ABOUT THIS TASK:
All entries are to be printed again exactly, with their images omitted.
↓
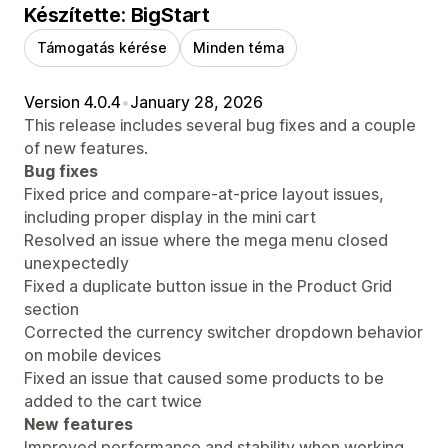
Készítette: BigStart
Támogatás kérése
Minden téma
Version 4.0.4
•
January 28, 2026
This release includes several bug fixes and a couple
of new features.
Bug fixes
Fixed price and compare-at-price layout issues,
including proper display in the mini cart
Resolved an issue where the mega menu closed
unexpectedly
Fixed a duplicate button issue in the Product Grid
section
Corrected the currency switcher dropdown behavior
on mobile devices
Fixed an issue that caused some products to be
added to the cart twice
New features
Improved performance and stability when working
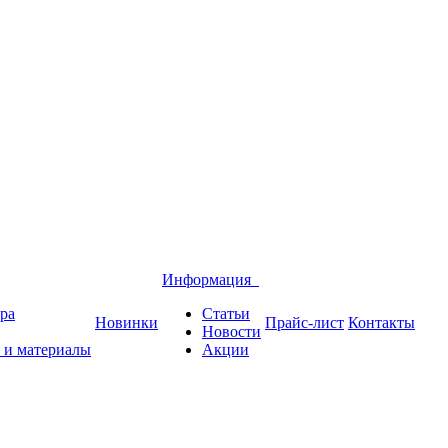
Информация
ра
Статьи
Новинки
Прайс-лист
Контакты
Новости
 и материалы
Акции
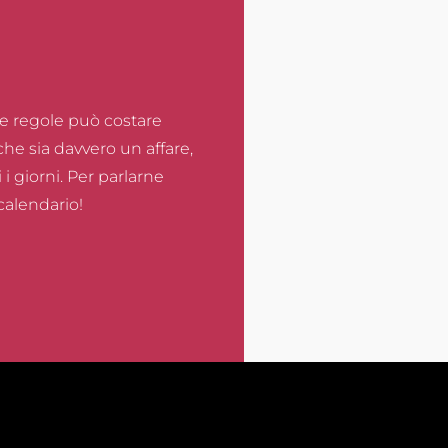
le regole può costare
che sia davvero un affare,
 i giorni. Per parlarne
calendario!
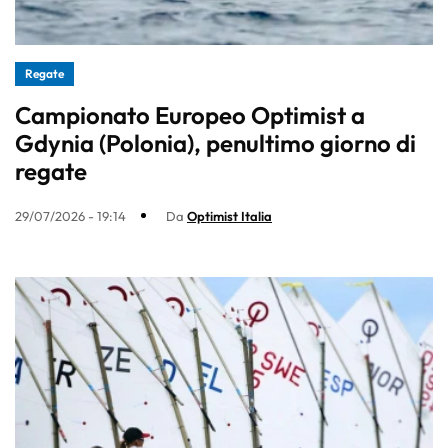
Regate
Campionato Europeo Optimist a
Gdynia (Polonia), penultimo giorno di
regate
29/07/2026 - 19:14
Da
Optimist Italia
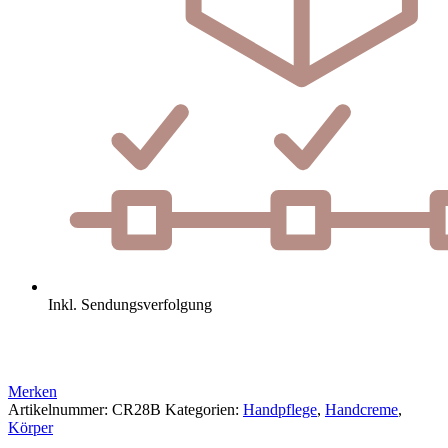
Inkl. Sendungsverfolgung
Merken
Artikelnummer:
CR28B
Kategorien:
Handpflege
,
Handcreme
,
Körper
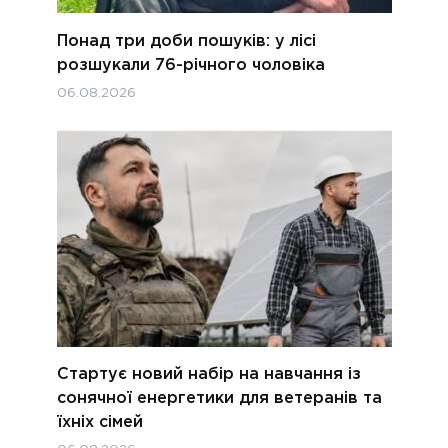
Понад три доби пошуків: у лісі
розшукали 76-річного чоловіка
06.08.2026
Стартує новий набір на навчання із
сонячної енергетики для ветеранів та
їхніх сімей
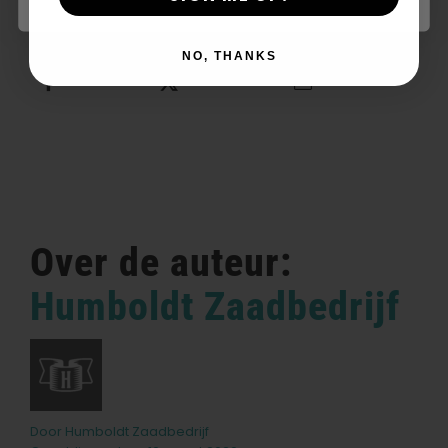
NO, THANKS
Deel dit
Tweet dit
E-mail dit
Over de auteur:
Humboldt Zaadbedrijf
Door
Humboldt Zaadbedrijf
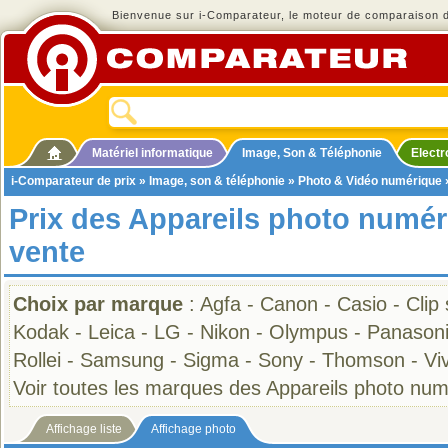
Bienvenue sur i-Comparateur, le moteur de comparaison de
Matériel informatique
Image, Son & Téléphonie
Elect
i-Comparateur de prix
»
Image, son & téléphonie
»
Photo & Vidéo numérique
Prix des Appareils photo numér
vente
Choix par marque
:
Agfa
-
Canon
-
Casio
-
Clip
Kodak
-
Leica
-
LG
-
Nikon
-
Olympus
-
Panason
Rollei
-
Samsung
-
Sigma
-
Sony
-
Thomson
-
Viv
Voir toutes les marques des Appareils photo nu
Affichage liste
Affichage photo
↑
OUTPUT:
Készítette: BigStart
Támogatás kérése
Minden téma
Version 4.0.4
•
January 28, 2026
This release includes several bug fixes and a couple
of new features.
Bug fixes
Fixed price and compare-at-price layout issues,
including proper display in the mini cart
Resolved an issue where the mega menu closed
unexpectedly
Fixed a duplicate button issue in the Product Grid
section
Corrected the currency switcher dropdown behavior
on mobile devices
Fixed an issue that caused some products to be
added to the cart twice
New features
Improved performance and stability when working
Информация
ра
Статьи
Новинки
Прайс-лист
Контакты
Новости
 и материалы
Акции
le regole può costare
che sia davvero un affare,
 i giorni. Per parlarne
calendario!
Regate
Campionato Europeo Optimist a
Gdynia (Polonia), penultimo giorno di
regate
29/07/2026 - 19:14
Da
Optimist Italia
Inkl. Sendungsverfolgung
Merken
Artikelnummer:
CR28B
Kategorien:
Handpflege
,
Handcreme
,
Körper
Понад три доби пошуків: у лісі
розшукали 76-річного чоловіка
06.08.2026
Стартує новий набір на навчання із
сонячної енергетики для ветеранів та
їхніх сімей
NO, THANKS
Deel dit
Tweet dit
E-mail dit
Over de auteur:
Humboldt Zaadbedrijf
Door
Humboldt Zaadbedrijf
Bienvenue sur i-Comparateur, le moteur de comparaison de
Matériel informatique
Image, Son & Téléphonie
Elect
i-Comparateur de prix
»
Image, son & téléphonie
»
Photo & Vidéo numérique
Prix des Appareils photo numér
vente
Choix par marque
:
Agfa
-
Canon
-
Casio
-
Clip
Kodak
-
Leica
-
LG
-
Nikon
-
Olympus
-
Panason
Rollei
-
Samsung
-
Sigma
-
Sony
-
Thomson
-
Viv
Voir toutes les marques des Appareils photo nu
Affichage liste
Affichage photo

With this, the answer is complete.